EXERCISE AIM
Wherever a picture appears in the listing, leave it out, and copy the rest exactly.

TASK MATERIAL

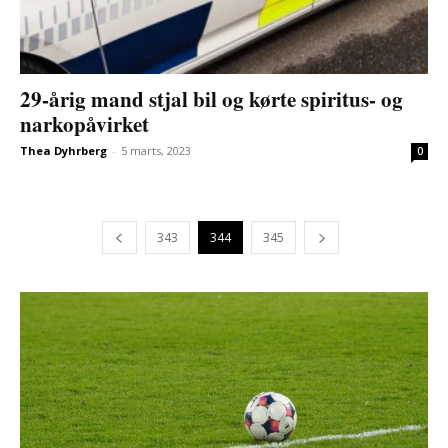
29-årig mand stjal bil og kørte spiritus- og
narkopåvirket
Thea Dyhrberg
-
5 marts, 2023
0
343
344
345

WRITTEN RESPONSE
29-årig mand stjal bil og kørte spiritus- og
narkopåvirket
Thea Dyhrberg
-
5 marts, 2023
0
343
344
345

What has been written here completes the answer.